** Opening Task material block **

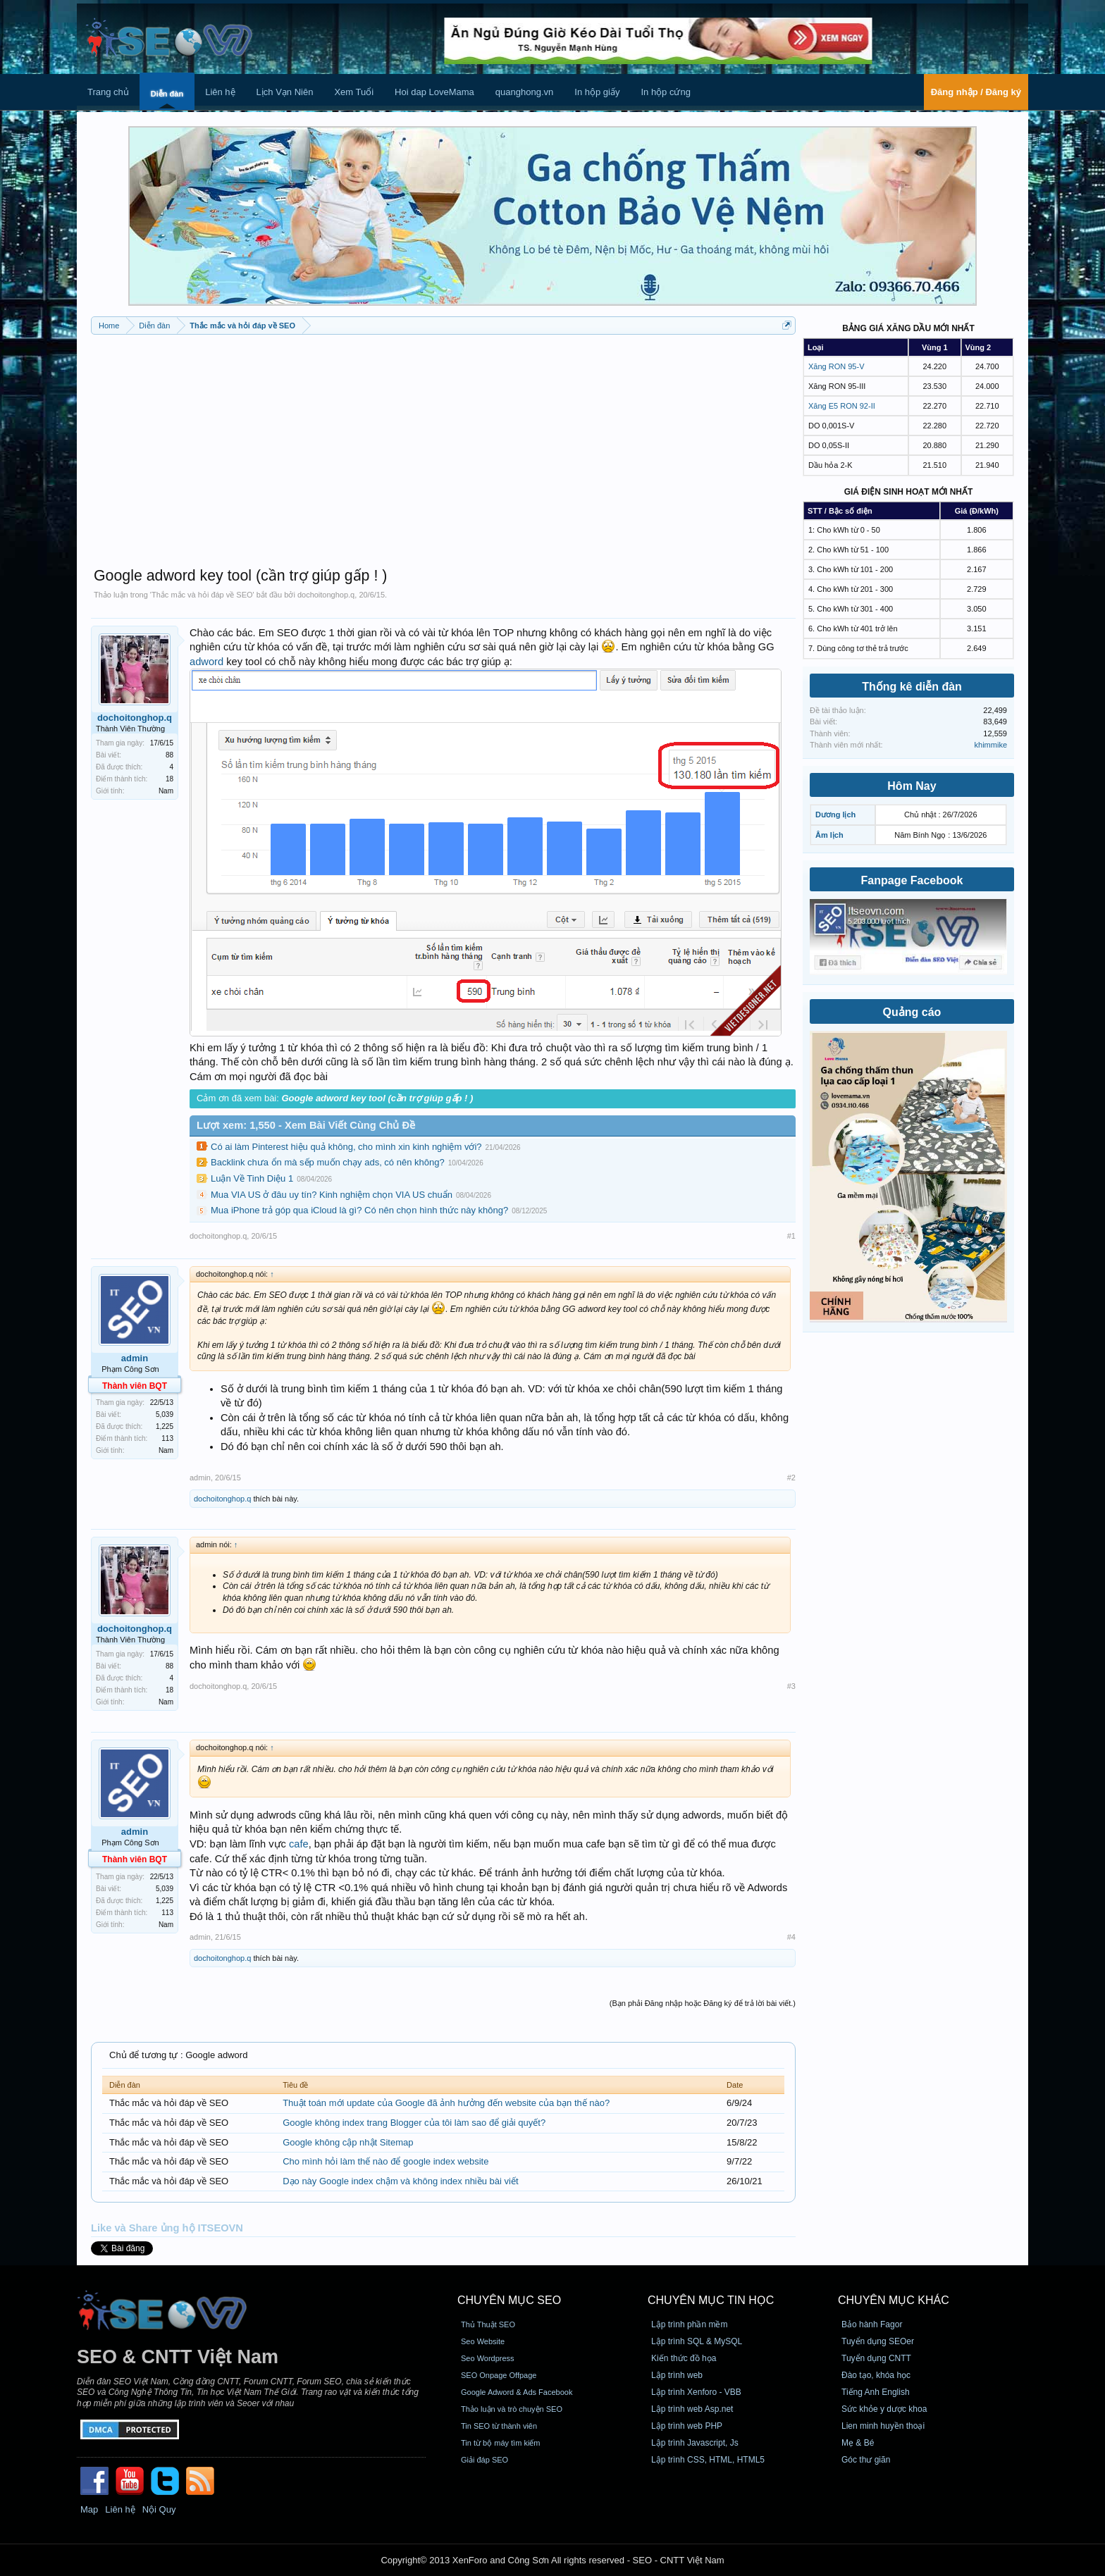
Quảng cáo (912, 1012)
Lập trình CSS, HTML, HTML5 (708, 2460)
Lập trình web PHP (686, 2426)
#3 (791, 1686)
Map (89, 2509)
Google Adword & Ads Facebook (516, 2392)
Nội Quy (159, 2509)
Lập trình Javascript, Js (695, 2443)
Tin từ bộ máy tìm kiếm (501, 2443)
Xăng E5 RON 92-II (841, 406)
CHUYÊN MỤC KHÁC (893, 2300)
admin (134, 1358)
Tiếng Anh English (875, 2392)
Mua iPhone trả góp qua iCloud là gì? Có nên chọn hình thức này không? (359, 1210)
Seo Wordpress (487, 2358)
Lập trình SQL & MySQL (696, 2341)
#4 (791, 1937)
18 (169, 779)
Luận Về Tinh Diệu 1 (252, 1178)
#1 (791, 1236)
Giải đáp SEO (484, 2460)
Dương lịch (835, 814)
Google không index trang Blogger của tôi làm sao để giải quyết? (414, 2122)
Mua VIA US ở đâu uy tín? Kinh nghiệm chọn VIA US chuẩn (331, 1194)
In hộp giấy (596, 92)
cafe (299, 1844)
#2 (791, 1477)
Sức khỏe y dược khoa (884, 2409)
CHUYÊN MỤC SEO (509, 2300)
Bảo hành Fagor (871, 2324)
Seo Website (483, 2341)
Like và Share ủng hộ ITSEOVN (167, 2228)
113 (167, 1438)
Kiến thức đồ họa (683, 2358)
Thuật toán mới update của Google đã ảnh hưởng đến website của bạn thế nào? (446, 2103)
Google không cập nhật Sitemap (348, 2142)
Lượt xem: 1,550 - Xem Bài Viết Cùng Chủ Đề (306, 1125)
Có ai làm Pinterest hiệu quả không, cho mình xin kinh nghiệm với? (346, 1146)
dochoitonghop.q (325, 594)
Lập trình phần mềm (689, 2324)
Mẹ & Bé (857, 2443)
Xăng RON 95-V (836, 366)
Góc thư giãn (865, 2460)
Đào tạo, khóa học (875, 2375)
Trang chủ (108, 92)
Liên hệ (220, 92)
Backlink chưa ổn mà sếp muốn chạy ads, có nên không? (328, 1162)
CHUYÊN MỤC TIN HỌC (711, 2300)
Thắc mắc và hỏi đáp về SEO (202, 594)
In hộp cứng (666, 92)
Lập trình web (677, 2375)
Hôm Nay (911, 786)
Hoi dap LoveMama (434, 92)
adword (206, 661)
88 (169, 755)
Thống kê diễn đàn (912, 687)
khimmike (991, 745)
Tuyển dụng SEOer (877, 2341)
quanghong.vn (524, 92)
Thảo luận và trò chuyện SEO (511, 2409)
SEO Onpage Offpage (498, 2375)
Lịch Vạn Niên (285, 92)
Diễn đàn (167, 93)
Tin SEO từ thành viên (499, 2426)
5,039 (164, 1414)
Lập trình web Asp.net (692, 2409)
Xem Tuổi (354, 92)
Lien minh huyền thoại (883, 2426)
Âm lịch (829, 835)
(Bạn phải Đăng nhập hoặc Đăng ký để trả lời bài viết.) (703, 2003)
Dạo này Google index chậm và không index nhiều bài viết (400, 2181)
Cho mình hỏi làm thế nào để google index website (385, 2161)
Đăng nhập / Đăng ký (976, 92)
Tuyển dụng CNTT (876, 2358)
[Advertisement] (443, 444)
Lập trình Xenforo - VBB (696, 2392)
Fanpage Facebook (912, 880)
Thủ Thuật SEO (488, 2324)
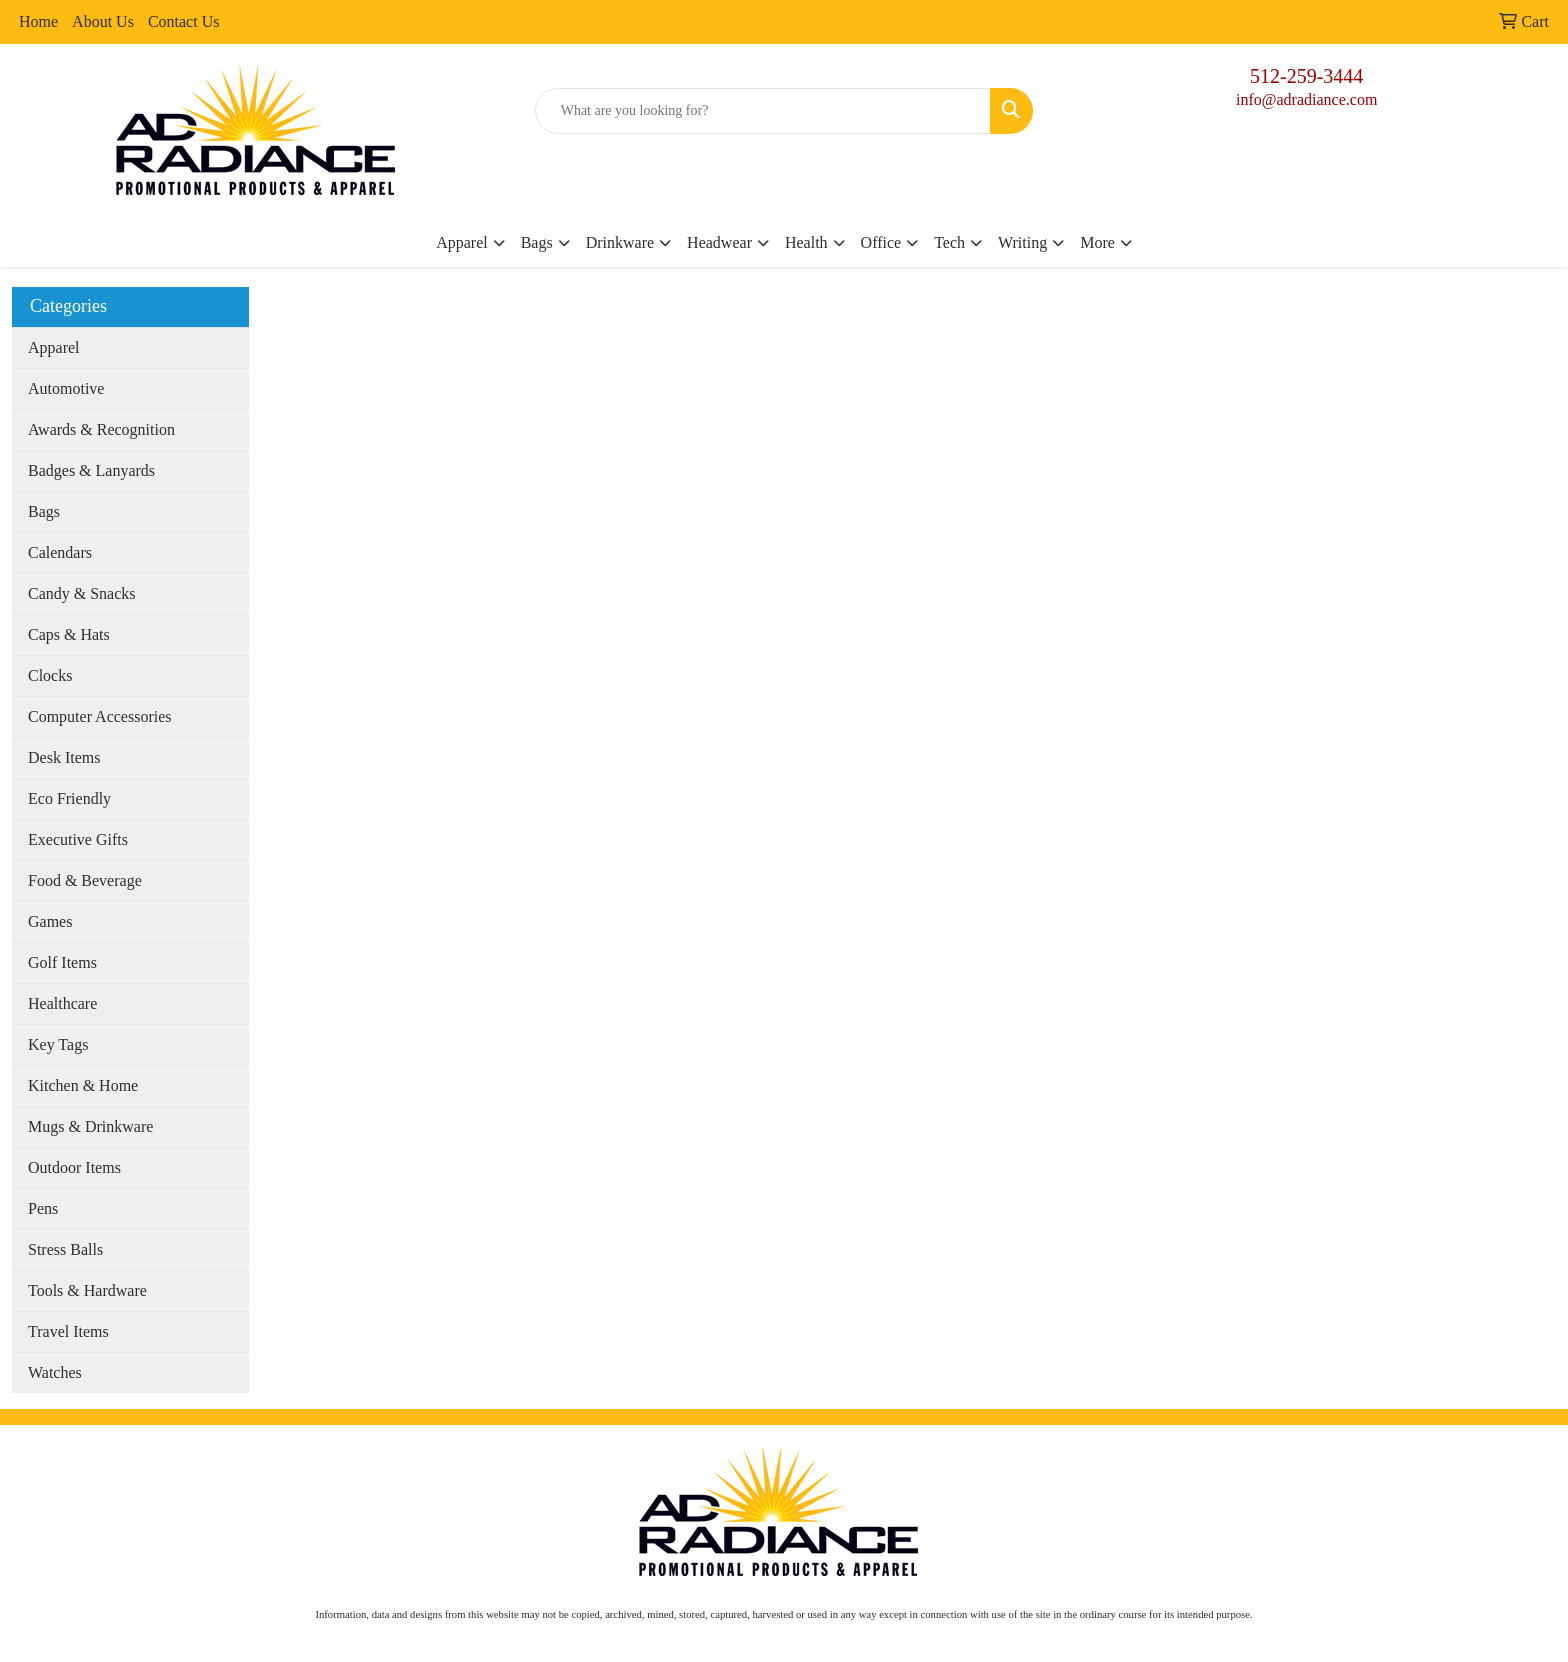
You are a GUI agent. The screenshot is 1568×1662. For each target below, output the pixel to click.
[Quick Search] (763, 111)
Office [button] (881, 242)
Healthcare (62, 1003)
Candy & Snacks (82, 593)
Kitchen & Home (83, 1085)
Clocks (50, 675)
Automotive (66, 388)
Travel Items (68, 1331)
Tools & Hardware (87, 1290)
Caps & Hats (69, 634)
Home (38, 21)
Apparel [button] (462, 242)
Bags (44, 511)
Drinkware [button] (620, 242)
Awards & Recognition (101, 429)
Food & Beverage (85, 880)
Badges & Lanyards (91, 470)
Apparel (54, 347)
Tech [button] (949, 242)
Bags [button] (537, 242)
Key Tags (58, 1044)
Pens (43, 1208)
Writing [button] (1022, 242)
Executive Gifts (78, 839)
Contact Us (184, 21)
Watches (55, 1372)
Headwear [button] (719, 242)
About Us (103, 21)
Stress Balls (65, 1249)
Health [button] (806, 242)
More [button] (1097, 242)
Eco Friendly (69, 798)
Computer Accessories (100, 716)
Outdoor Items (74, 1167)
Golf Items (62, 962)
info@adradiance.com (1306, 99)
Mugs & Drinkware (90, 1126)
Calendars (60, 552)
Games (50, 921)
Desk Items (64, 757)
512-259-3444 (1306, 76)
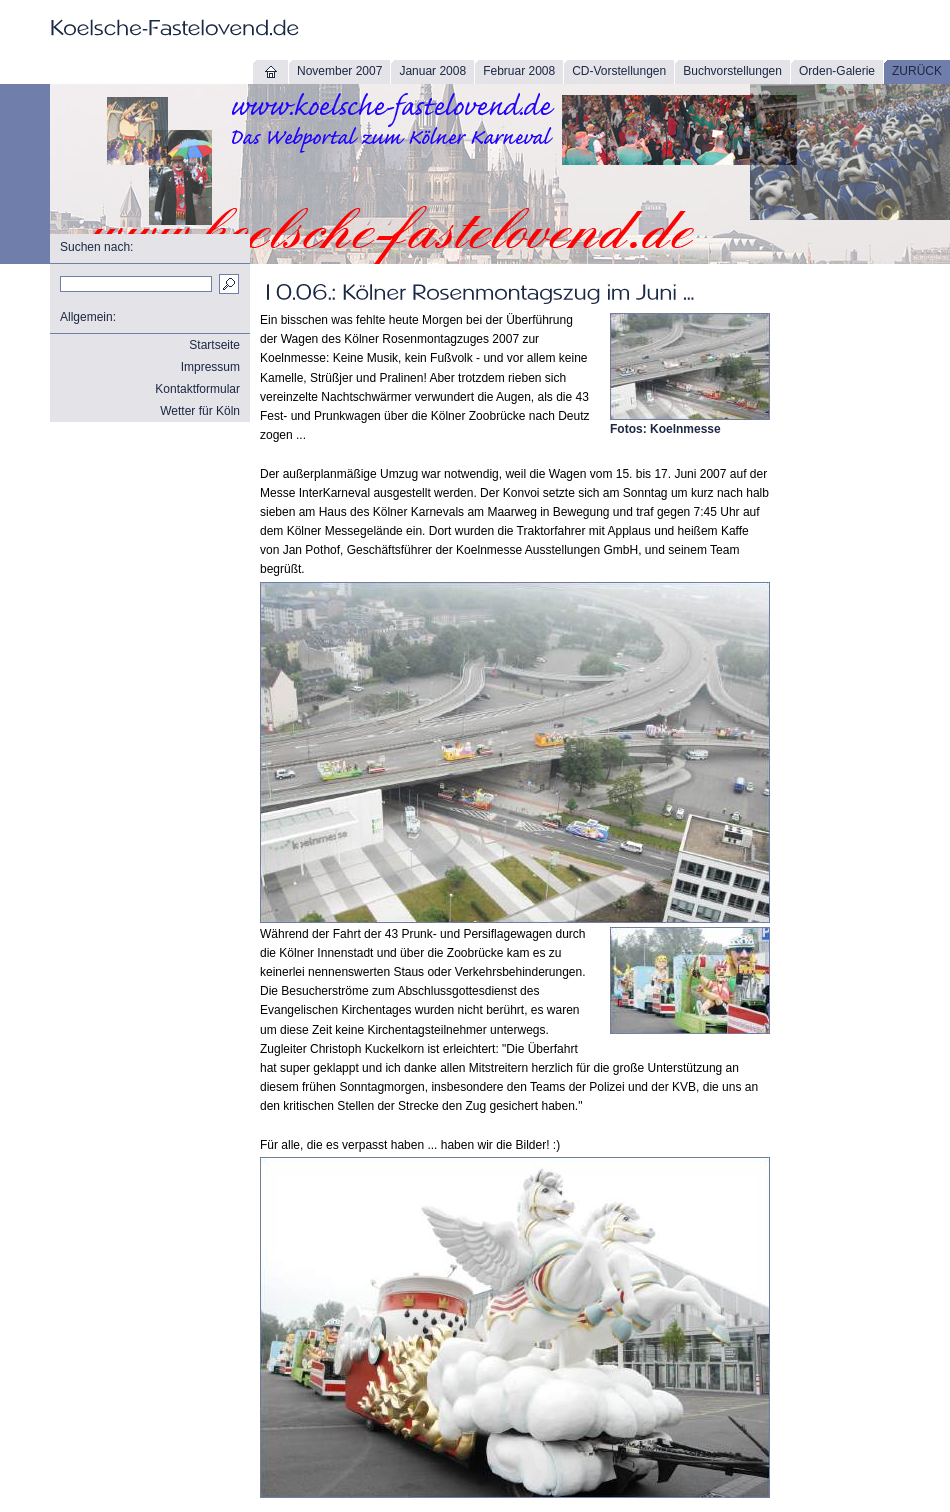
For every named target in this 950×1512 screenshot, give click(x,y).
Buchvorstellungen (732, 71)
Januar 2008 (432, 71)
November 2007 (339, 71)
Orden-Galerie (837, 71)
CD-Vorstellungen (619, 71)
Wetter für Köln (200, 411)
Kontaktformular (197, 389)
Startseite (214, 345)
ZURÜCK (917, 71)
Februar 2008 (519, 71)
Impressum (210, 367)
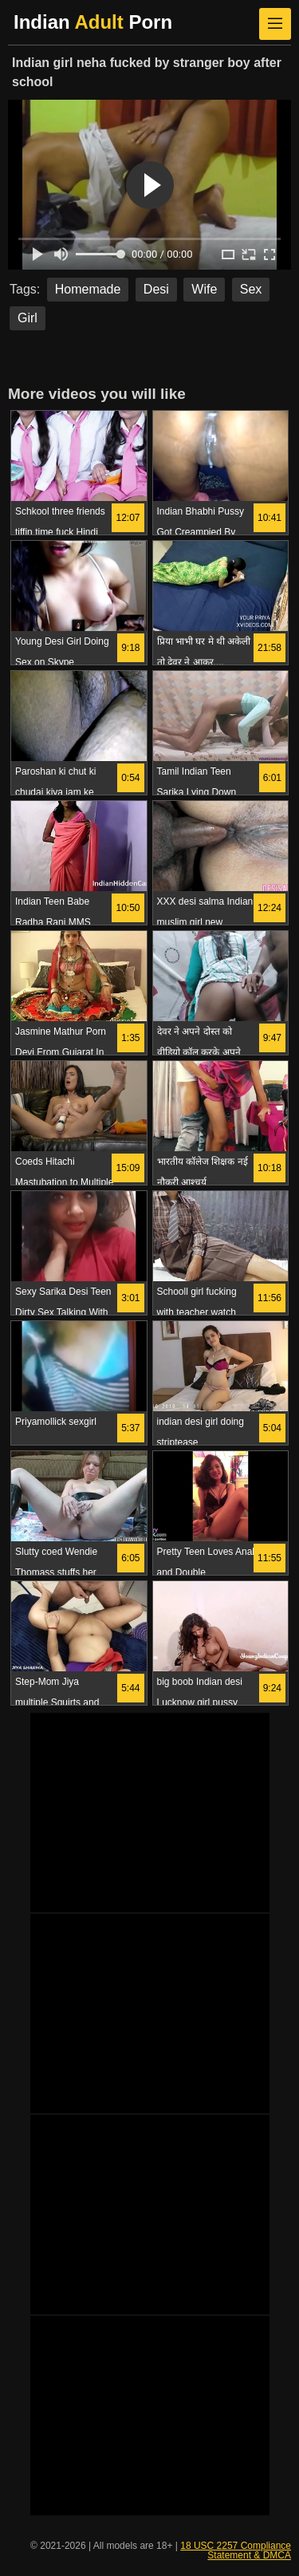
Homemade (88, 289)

** Closing Task material block **

» Problem details
A verbatim reproduction is expected: starting at the line above that has "Thủ Thuật SEO (488, 2324)", ending at the line that has "Clocks (50, 675)", both included, and with no pictures and no other lines.

» Exercise output
Thủ Thuật SEO (488, 2324)
You are a GUI agent. The screenshot is 1568×1662. For each target below, output the pixel to click.
[Quick Search] (763, 111)
Office [button] (881, 242)
Healthcare (62, 1003)
Candy & Snacks (82, 593)
Kitchen & Home (83, 1085)
Clocks (50, 675)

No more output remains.